As for my role with the IOM, I will be working on an array of projects with a focus on Counter-Trafficking (CT) and Migration in Development (M&D). Child trafficking is sadly a very real problem in Ghana. Parents of impoverished families are often scammed into selling their children into modern day slavery within Ghana's fishing industry. Fishermen will promise remittances and a better life for the children including ample food and education, but in reality some as young as 4 years old can find themselves forced to do backbreaking work 14 hours a day in dangerous conditions and without pay. IOM has been working for years to rescue these children, reintegrate them into society, while concurrently educating their parents and families about the dangers of child labor. They also help thefamilies start micro-enterprises to supplement their income, allowing them to better take care of their dependents. Here's a link to the organization's website if you're interested! (IOM Ghana)
Accra has been full of excitement and surprises. Despite having recently heard all about the rise of Africa at Syracuse's African Development Seminar in Washington, it is different to actually experience it. Ghana is booming. Construction projects abound and people from throughout the continent and the world call Accra home. Behind the shiny buildings and abundant Mercedes lurks the danger of poor management of the 'growing pains' so often accompanying rapid development.

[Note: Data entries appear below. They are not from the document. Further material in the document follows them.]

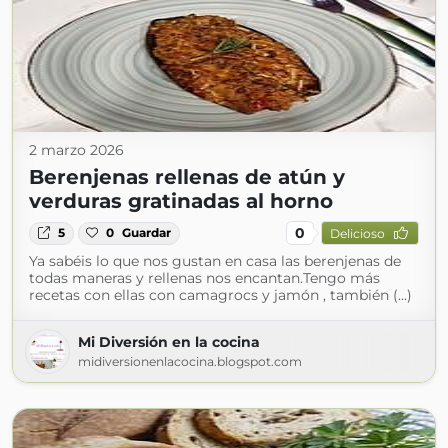
2 marzo 2026
Berenjenas rellenas de atún y
verduras gratinadas al horno
0
5
0
Guardar
Delicioso
Ya sabéis lo que nos gustan en casa las berenjenas de
todas maneras y rellenas nos encantan.Tengo más
recetas con ellas con camagrocs y jamón , también (...)
Mi Diversión en la cocina
midiversionenlacocina.blogspot.com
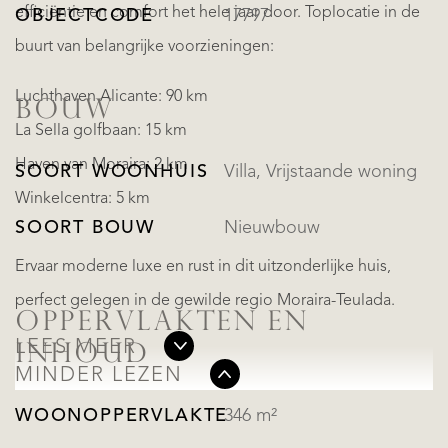
efficiëntie en comfort het hele jaar door. Toplocatie in de
OBJECTCODE
17797
buurt van belangrijke voorzieningen:
Luchthaven Alicante: 90 km
BOUW
La Sella golfbaan: 15 km
Haven van Moraira: 2 km
SOORT WOONHUIS
Villa, Vrijstaande woning
Winkelcentra: 5 km
SOORT BOUW
Nieuwbouw
Ervaar moderne luxe en rust in dit uitzonderlijke huis,
perfect gelegen in de gewilde regio Moraira-Teulada.
OPPERVLAKTEN EN
LEES MEER
INHOUD
MINDER LEZEN
WOONOPPERVLAKTE
346 m²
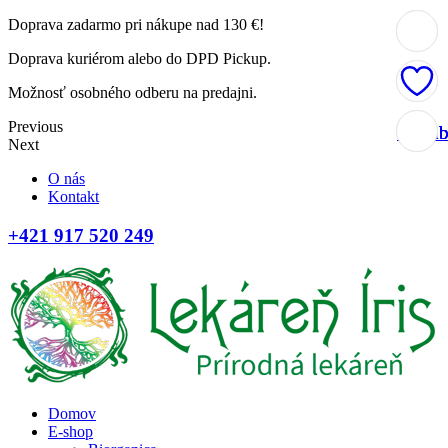
Doprava zadarmo pri nákupe nad 130 €!
Doprava kuriérom alebo do DPD Pickup.
Možnosť osobného odberu na predajni.
Previous
Obľúb
Obľúb
Obľúb
Obľúb
Next
O nás
Kontakt
+421 917 520 249
Domov
E-shop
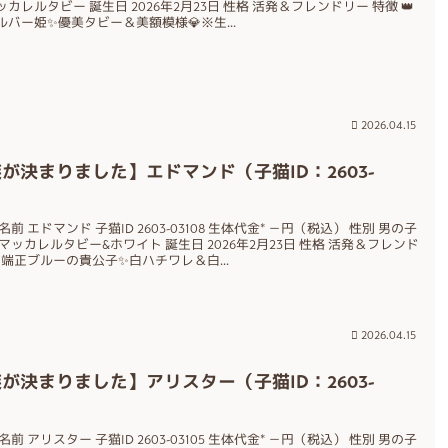
カレルタビー 誕生日 2026年2月23日 性格 活発＆フレンドリー 特徴 👑
バー姫✨優美タビー＆美額模様💎※生...
2026.04.15
が決まりました】エドマンド（子猫ID：2603-
前 エドマンド 子猫ID 2603-03108 生体代金* －円（税込） 性別 男の子
マッカレルタビー&ホワイト 誕生日 2026年2月23日 性格 活発＆フレンド
💎端正ブルーの貴公子✨白ハチワレ＆白...
2026.04.15
が決まりました】アリスター（子猫ID：2603-
前 アリスター 子猫ID 2603-03105 生体代金* －円（税込） 性別 男の子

This 'gap' we so often see is quite evident in Ghana. Accra is home to a massive shopping center complete with a supermarket and movie theatre. But after strolling through the beautifully kept shops and aisles of imported foods, a short walk beyond the mall's parking lot brings you to rickety shacks and open sewers.
To end the post on a happy note, I want to share one of the many reasons I am going to love living and working here. The morning commute. No, no, I'm not pulling your leg. Even though Accra's traffic is a nightmare causing a 20 minute trip to take over an hour, it's hard to be bored looking out your window. In Accra, you could get most of your shopping done on the way to work, without ever getting out of the car. Vendors peddling everything from fruits, water sachets, and doughnuts to tummy tightening machines, end tables, and cell phones weave between the cars calling out prices. A simple honk of your horn or nod of the head beckons them to your window. Transactions are extremely fast and then they're gone, on to the next "custom-muter." While I haven't purchased anything by this method yet, the vendors often come to the window just to have a curious peek at our group. These rapid interactions remind me that a smile is often the best currency!